The Corner

Politics & Policy

Chevron Update

I am a big fan of Chevron, and not only because it’s an NR advertiser: In a world where corporations get weak-kneed and pay ransom when threatened by a liberal / leftist shakedown, the oil giant has taken the different road. As we have reported many times, a concocted and well-funded legal attack spanning the Western Hemisphere — accusing Chevron of not remediating old drilling sites in Ecuador, and causing cancer, pollution, and other alleged and bogus calamities — would have gone away with some major tribute bucks.

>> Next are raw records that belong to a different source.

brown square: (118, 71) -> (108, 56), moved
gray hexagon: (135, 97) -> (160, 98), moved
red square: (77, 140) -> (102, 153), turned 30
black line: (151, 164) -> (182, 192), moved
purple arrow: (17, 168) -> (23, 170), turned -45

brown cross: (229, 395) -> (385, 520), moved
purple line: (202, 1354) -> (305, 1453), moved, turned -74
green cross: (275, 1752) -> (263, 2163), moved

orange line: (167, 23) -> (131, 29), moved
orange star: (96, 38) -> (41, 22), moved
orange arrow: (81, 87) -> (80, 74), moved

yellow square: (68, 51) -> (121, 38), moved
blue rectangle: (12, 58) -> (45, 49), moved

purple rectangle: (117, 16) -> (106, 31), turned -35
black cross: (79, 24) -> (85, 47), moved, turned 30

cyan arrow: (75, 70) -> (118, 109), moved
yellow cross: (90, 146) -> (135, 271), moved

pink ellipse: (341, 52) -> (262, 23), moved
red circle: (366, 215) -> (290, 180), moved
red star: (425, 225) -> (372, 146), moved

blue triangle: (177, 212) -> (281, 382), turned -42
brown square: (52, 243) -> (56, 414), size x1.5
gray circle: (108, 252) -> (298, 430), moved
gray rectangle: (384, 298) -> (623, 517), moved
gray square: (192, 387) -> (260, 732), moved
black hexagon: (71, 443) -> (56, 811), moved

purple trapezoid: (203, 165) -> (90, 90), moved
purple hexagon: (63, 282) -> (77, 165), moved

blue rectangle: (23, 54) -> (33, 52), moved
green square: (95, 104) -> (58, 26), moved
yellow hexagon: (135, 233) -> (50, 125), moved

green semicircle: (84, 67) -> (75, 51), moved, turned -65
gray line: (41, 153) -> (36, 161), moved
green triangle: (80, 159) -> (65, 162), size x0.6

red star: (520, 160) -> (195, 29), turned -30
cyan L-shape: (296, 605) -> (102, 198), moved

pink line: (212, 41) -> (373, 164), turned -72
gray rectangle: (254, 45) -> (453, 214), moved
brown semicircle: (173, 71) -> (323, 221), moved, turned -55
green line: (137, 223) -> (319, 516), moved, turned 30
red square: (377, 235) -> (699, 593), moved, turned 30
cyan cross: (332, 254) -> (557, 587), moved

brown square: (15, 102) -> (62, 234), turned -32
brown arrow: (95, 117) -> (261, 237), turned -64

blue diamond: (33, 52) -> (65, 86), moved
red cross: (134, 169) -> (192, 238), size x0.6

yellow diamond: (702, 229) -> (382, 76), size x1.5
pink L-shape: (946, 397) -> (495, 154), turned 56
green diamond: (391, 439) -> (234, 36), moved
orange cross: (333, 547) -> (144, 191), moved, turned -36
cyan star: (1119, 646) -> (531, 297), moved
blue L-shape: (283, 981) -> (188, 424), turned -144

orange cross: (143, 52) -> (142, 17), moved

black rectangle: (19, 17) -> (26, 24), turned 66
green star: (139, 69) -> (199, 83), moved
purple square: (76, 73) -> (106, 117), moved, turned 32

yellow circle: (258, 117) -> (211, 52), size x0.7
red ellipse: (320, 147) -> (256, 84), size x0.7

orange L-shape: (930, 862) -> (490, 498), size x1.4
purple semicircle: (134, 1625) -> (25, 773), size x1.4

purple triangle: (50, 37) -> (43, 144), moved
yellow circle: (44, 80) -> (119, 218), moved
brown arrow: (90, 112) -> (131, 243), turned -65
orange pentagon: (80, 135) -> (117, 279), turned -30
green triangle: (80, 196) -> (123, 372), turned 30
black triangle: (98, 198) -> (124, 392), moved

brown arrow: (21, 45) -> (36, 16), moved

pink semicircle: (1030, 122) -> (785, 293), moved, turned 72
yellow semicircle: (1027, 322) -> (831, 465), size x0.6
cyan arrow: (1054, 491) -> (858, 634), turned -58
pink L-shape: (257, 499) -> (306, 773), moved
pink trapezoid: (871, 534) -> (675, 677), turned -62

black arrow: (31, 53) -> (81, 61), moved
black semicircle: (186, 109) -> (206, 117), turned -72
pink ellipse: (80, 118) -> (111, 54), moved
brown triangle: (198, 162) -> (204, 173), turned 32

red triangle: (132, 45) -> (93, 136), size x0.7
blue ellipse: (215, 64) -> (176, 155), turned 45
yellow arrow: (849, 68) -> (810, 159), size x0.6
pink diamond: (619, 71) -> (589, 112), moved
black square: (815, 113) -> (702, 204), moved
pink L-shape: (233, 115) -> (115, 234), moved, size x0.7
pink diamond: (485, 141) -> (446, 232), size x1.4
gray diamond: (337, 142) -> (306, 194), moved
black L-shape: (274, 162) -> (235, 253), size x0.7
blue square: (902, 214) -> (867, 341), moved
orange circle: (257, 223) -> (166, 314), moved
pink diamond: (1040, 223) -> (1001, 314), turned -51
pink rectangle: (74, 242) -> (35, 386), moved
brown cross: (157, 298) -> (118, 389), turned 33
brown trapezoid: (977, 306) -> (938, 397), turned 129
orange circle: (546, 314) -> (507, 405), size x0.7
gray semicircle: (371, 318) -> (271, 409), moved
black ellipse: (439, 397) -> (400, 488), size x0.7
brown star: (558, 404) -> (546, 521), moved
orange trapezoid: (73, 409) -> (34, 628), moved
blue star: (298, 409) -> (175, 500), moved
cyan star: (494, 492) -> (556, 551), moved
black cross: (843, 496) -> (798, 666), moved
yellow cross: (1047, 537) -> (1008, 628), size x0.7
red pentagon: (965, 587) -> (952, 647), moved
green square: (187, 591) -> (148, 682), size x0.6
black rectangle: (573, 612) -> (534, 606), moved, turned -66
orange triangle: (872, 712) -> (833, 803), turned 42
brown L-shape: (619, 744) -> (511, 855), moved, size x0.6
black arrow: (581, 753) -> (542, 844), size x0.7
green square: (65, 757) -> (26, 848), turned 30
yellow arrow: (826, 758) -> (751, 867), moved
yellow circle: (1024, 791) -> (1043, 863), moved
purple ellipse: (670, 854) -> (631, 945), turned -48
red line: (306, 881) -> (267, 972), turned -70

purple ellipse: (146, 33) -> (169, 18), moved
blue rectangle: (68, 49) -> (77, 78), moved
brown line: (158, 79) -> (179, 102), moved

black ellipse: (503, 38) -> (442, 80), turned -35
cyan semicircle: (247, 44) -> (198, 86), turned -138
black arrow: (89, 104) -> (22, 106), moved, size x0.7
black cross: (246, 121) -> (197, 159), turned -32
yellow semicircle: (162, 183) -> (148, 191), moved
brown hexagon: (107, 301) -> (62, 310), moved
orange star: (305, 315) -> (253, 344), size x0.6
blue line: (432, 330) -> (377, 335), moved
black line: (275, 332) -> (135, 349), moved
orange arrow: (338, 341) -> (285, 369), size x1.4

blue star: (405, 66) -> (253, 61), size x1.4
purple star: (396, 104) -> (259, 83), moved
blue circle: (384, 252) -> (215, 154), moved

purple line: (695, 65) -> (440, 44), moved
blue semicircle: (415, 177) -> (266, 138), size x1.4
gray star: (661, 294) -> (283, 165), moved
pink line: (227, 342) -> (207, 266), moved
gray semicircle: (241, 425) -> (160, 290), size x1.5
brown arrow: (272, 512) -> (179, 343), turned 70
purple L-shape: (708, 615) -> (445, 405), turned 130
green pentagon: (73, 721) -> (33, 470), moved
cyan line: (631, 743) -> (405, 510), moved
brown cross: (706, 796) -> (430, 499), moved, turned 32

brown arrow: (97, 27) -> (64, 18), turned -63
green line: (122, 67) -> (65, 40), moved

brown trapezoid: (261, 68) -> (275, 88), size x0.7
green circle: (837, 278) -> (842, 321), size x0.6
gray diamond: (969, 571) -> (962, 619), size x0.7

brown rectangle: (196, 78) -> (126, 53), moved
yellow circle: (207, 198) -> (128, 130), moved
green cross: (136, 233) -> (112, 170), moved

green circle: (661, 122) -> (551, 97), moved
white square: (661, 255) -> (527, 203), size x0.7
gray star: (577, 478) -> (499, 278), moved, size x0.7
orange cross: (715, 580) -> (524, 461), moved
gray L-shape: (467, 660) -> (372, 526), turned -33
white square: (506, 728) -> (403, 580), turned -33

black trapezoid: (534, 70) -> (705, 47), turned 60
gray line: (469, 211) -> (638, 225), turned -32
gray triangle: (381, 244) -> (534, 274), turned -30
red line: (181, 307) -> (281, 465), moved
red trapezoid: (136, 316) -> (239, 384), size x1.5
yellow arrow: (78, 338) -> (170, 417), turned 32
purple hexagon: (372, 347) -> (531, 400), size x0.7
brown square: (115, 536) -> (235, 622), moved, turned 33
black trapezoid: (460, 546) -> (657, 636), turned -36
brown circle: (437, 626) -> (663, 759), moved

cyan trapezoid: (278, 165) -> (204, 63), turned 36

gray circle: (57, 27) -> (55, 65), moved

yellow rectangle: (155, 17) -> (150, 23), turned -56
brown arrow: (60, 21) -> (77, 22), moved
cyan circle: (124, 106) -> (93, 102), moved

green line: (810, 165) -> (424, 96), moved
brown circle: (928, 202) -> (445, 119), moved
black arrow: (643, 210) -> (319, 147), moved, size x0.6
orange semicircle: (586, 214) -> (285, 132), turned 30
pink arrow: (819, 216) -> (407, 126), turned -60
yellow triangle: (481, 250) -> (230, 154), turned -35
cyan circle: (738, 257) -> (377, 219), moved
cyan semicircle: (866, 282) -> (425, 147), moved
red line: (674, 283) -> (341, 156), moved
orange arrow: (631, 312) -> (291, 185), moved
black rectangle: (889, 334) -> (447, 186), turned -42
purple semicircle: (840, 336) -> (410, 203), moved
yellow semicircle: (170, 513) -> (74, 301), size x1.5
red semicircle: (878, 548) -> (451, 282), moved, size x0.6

But risking (and getting, and obviously still getting) bad PR, Chevron refused to pay off the flim-flammers, and counterattacked. Last year it beat the tar out of its foes in a federal RICO case in New York. That expensive process exposed the Left’s schemes, tactics, allies, and lies, and beat their sorry behinds in court. That should endear Chevron to conservatives. It does to this one.

The RICO case, and other related judgments, were not victories of slick lawyering. They were victories of fact. Namely, that Chevron (via its predecessor, Texaco) did what it was supposed to do while drilling for oil in the 1990s in Ecuador — when it was finished, it cleaned up the sites, an outcome then approved by the government. The current thuggish regime tried to undo that in order to claim a piece of the leftist litigants’ expected bonanza, and rigged the down-there legal proceedings to produce an initial judgment against Chevron to the tune of $9 billion (two books, Law of the Jungle and Crude Awakening, do a marvelous job of explaining the extent of the regime’s immense abuses).

Anyway . . .

Last week, an O’Reilly Factor segment took up the case, backwards. In October, B.O. had called the case against Chevron a “bunco scheme.” But now that it has been revealed that the company had made noteworthy donations to the Clinton Foundation, and that its CEO had face time with Hillary Clinton, the storyline has switched to favor-currying and the impression that Chevron was indeed guilty of pollution and was trying to get out of paying up.

Geesh. Besides that not being the case (there was no pollution, for starters), there’s nothing wrong with a U.S. corporation — its stock owned by thousands of Americans, retirees, and pension funds — seeking assistance and relief from a foreign regime’s bald complicity in what the Wall Street Journal has called the “legal fraud of the century.” O’Reilly, get out of the spin and see this entire enchilada for what it was, and is: an epic battle between a major corporation and the Left in which the suits fought the good fight, did the right thing, for the right reasons, and prevailed over a huge swath of the liberal shakedown community.

Jack Fowler is a contributing editor at National Review and a senior philanthropy consultant at American Philanthropic.